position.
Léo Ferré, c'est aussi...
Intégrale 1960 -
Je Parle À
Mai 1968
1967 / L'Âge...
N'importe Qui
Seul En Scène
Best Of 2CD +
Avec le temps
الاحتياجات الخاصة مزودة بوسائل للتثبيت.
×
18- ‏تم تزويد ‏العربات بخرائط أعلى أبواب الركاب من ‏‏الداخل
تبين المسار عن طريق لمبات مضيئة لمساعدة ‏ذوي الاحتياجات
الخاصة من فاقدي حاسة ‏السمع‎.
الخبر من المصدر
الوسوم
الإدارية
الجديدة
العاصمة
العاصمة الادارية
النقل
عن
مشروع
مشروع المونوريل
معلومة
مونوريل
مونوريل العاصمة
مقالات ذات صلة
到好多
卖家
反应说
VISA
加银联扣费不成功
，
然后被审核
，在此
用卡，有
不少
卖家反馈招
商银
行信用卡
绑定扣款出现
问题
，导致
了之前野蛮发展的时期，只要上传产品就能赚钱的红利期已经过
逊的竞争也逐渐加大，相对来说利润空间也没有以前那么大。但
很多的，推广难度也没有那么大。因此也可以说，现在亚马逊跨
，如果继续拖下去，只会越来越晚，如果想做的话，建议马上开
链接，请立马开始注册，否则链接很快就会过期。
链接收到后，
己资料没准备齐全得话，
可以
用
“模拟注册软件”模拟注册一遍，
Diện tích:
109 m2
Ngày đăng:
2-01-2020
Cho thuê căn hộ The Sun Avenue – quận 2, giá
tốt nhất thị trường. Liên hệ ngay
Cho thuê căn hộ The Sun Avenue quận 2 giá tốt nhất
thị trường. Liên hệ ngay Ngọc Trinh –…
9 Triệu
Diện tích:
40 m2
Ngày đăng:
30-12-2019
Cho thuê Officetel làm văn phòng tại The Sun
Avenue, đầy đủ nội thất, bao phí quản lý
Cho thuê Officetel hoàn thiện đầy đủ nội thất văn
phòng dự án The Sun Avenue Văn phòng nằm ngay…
......
Aim of the task = Using the data above, output each line exactly.

Answer =
position.
Léo Ferré, c'est aussi...
Intégrale 1960 -
Je Parle À
Mai 1968
1967 / L'Âge...
N'importe Qui
Seul En Scène
Best Of 2CD +
Avec le temps
الاحتياجات الخاصة مزودة بوسائل للتثبيت.
×
18- ‏تم تزويد ‏العربات بخرائط أعلى أبواب الركاب من ‏‏الداخل
تبين المسار عن طريق لمبات مضيئة لمساعدة ‏ذوي الاحتياجات
الخاصة من فاقدي حاسة ‏السمع‎.
الخبر من المصدر
الوسوم
الإدارية
الجديدة
العاصمة
العاصمة الادارية
النقل
عن
مشروع
مشروع المونوريل
معلومة
مونوريل
مونوريل العاصمة
مقالات ذات صلة
到好多
卖家
反应说
VISA
加银联扣费不成功
，
然后被审核
，在此
用卡，有
不少
卖家反馈招
商银
行信用卡
绑定扣款出现
问题
，导致
了之前野蛮发展的时期，只要上传产品就能赚钱的红利期已经过
逊的竞争也逐渐加大，相对来说利润空间也没有以前那么大。但
很多的，推广难度也没有那么大。因此也可以说，现在亚马逊跨
，如果继续拖下去，只会越来越晚，如果想做的话，建议马上开
链接，请立马开始注册，否则链接很快就会过期。
链接收到后，
己资料没准备齐全得话，
可以
用
“模拟注册软件”模拟注册一遍，
Diện tích:
109 m2
Ngày đăng:
2-01-2020
Cho thuê căn hộ The Sun Avenue – quận 2, giá
tốt nhất thị trường. Liên hệ ngay
Cho thuê căn hộ The Sun Avenue quận 2 giá tốt nhất
thị trường. Liên hệ ngay Ngọc Trinh –…
9 Triệu
Diện tích:
40 m2
Ngày đăng:
30-12-2019
Cho thuê Officetel làm văn phòng tại The Sun
Avenue, đầy đủ nội thất, bao phí quản lý
Cho thuê Officetel hoàn thiện đầy đủ nội thất văn
phòng dự án The Sun Avenue Văn phòng nằm ngay…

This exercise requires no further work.